L’automatisation opérationnelle comme source de rupture
Ces dernières années, le secteur des services financiers s’est rendu compte à quel point l’automatisation pouvait révolutionner certains services, notamment dans le domaine de la gestion de portefeuille. L’automatisation repose sur l’apprentissage automatique (machine learning), une technologie qui permet aux données d’améliorer les algorithmes chargés de prendre des décisions automatisées concernant la façon de traiter les données et les requêtes entrantes. Ces tâches sont considérablement améliorées par l’exploitation de volumes de données croissants.
Nombre de compagnies de services financiers commencent seulement à envisager un usage élargi de l’apprentissage automatique. À ce jour, c’est encore une activité de niche dans des domaines tels que les systèmes de trading automatisés ou le trading haute fréquence.
Des tâches simples automatisées, qui peuvent être associées à des opérations de middle office et de back-office (souscription de prêts, rapprochement de comptes ou développement de modèles de risque), recèlent une énorme valeur, tous segments confondus. Même si elles ne sont pas perçues comme étant à la pointe de l’intelligence artificielle, elles représentent une solide opportunité pour les institutions financières. Une adoption croissante de ces technologies est donc à prévoir au cours de l’année à venir, parallèlement à l’adoption des plateformes de Big Data.
Pénurie de compétences en analyse prédictive et sciences des données
L’apprentissage automatique facilite également l’analyse prédictive, une discipline qui continuera à susciter une formidable attention, car les banques disposant de groupes de sciences des données (data science) plus pointus vont repousser les limites de l’analytique. Outre l’utilisation d’ensembles de données à la fois volumineux et variés pour développer et améliorer les modèles prédictifs, les données en temps réel et historiques vont également être mises à contribution, comme vu précédemment. En interne, des compétences approfondies seront nécessaires pour faciliter l’application de techniques prédictives capables d’améliorer les méthodes analytiques humaines et descriptives existantes.
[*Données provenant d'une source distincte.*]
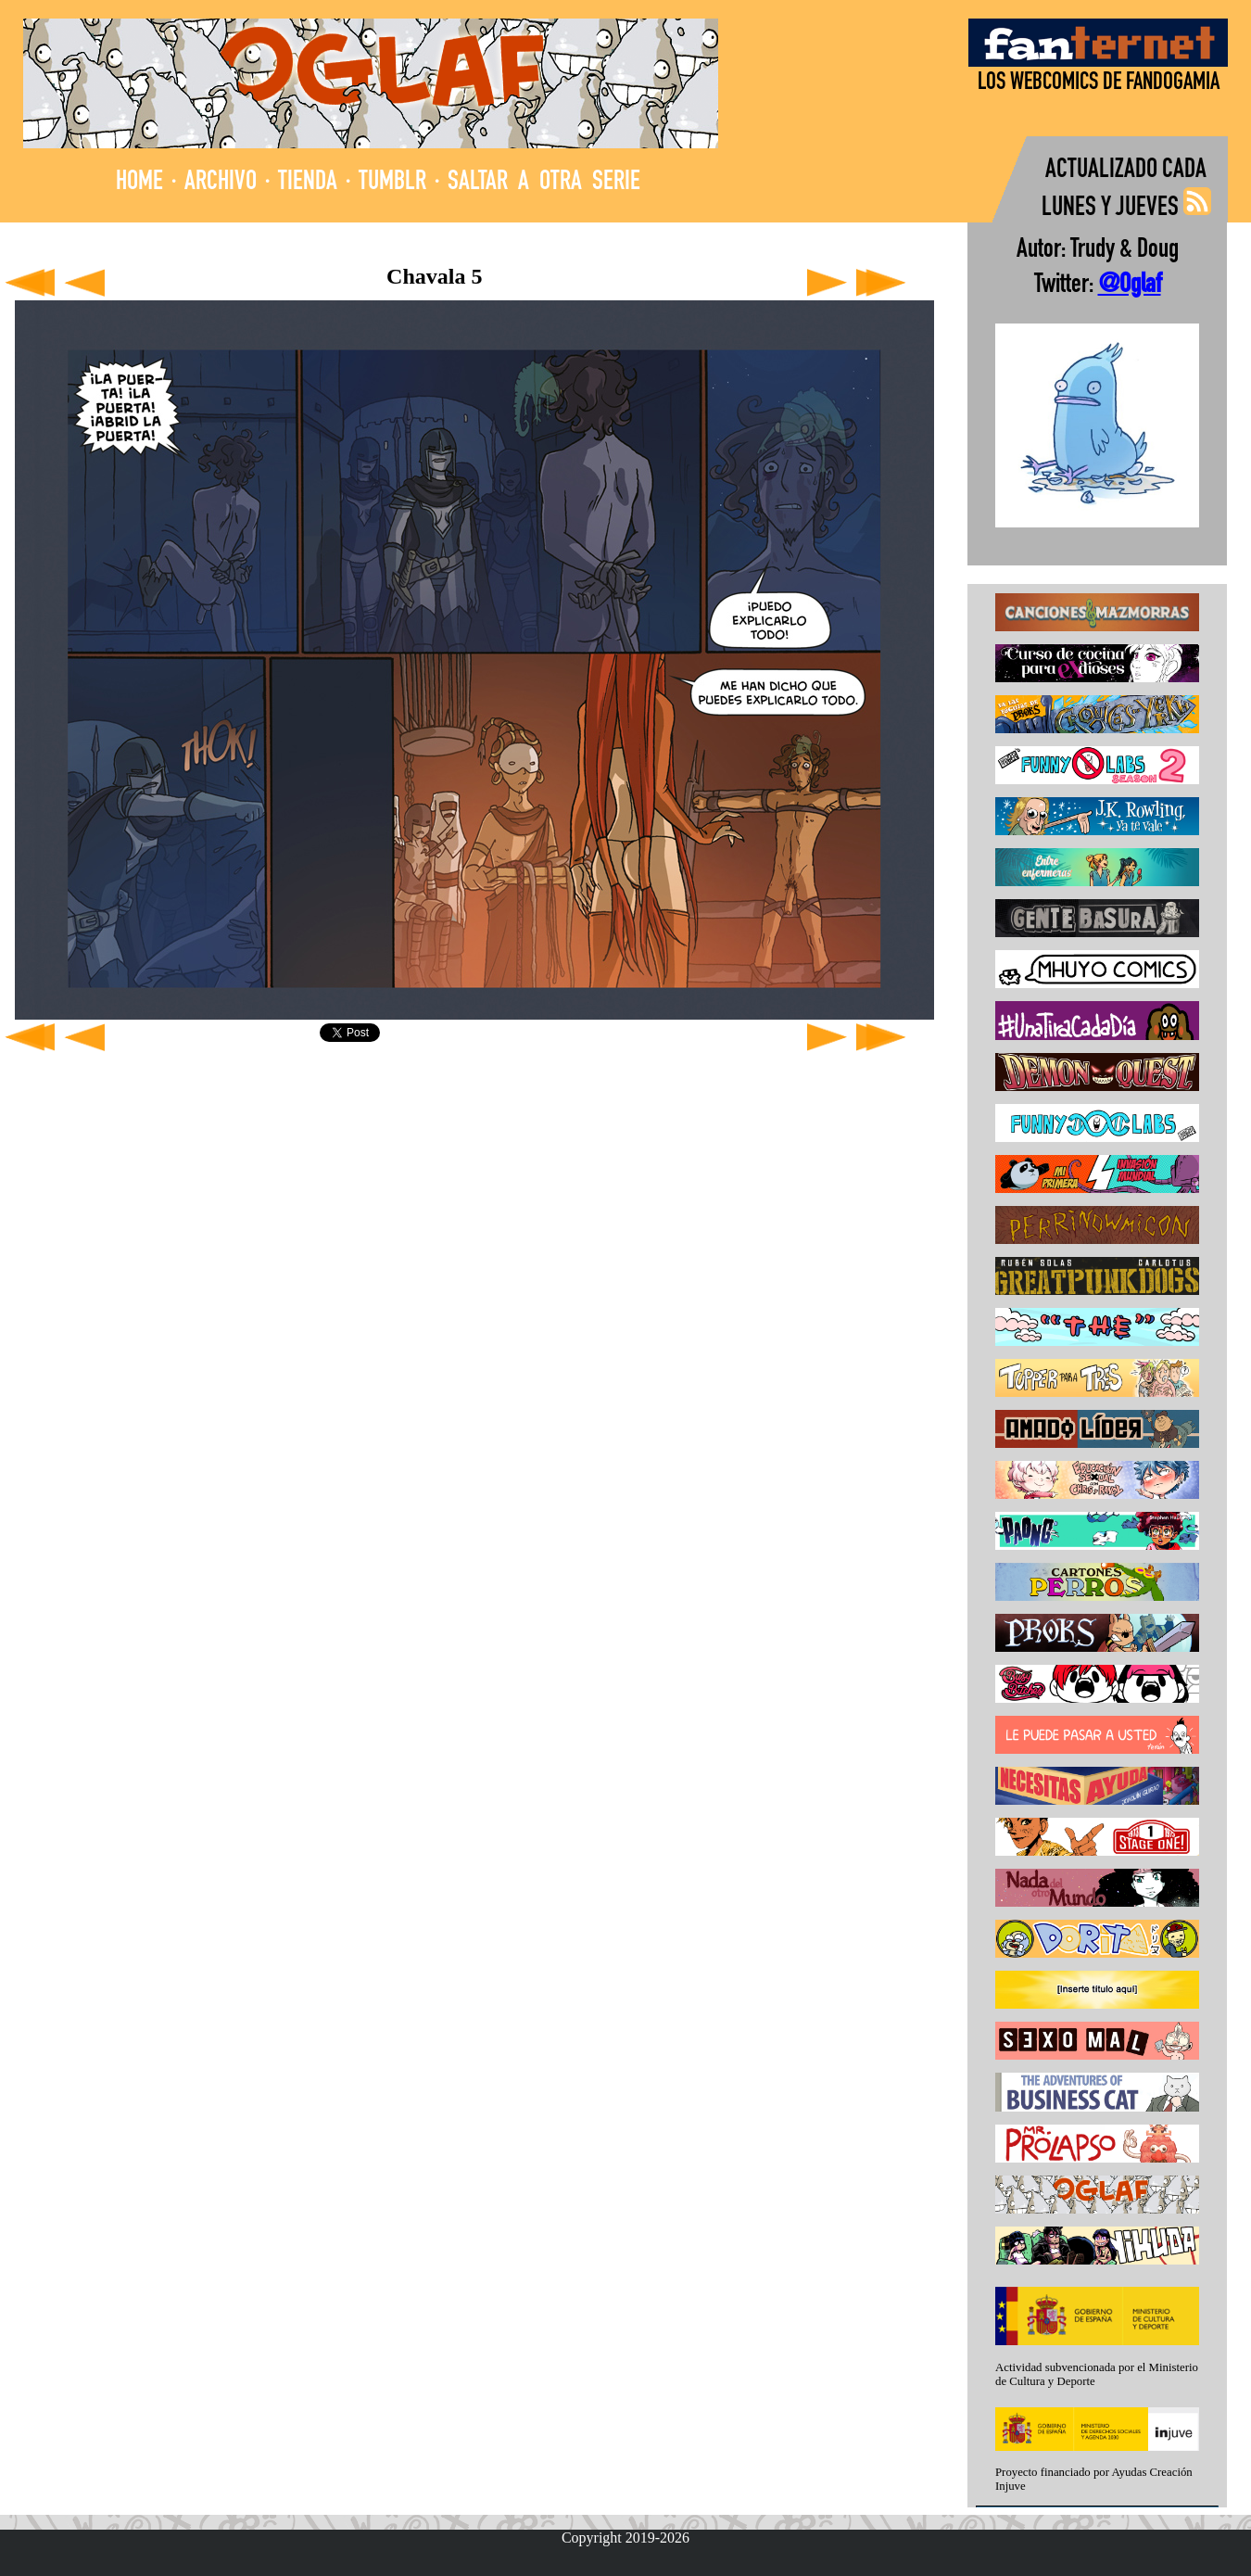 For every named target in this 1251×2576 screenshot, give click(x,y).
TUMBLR (392, 183)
La gestion des risques (c’est-à-dire la modélisation des souscriptions et du crédit) est et demeurera l’un des domaines de prédilection de la technologie prédictive. En 2017, la cybersécurité, la sécurité de façon générale et l’activité des clients seront au centre de toutes les attentions. Dans ce contexte, les Data Scientists et les Data Engineers occuperont une place de plus en plus importante au sein des équipes d’évaluation quantitative et des risques. Par ailleurs, les entreprises les moins performantes auront des difficultés à pourvoir les postes vacants.
Investir à longue échéance
Si les banques, compagnies d’assurances et cabinets de gestion d’actifs comptent parmi les principaux utilisateurs du Big Data à travers le monde, la différence entre les entités qui le maîtrisent et les autres devrait se gommer avec le temps.
Les fondations mises en place et les investissements effectués depuis plusieurs années par de nombreuses institutions financières ont montré au marché financier que les solutions de gestion du Big Data sont à la fois bien réelles et profitables. À ce sujet, les banques seraient bien inspirées de suivre le conseil financier qu’elles ne manquent pas de prodiguer à leurs propres clients : sur les marchés financiers, il est toujours préférable d’investir à longue échéance que de jouer à court terme.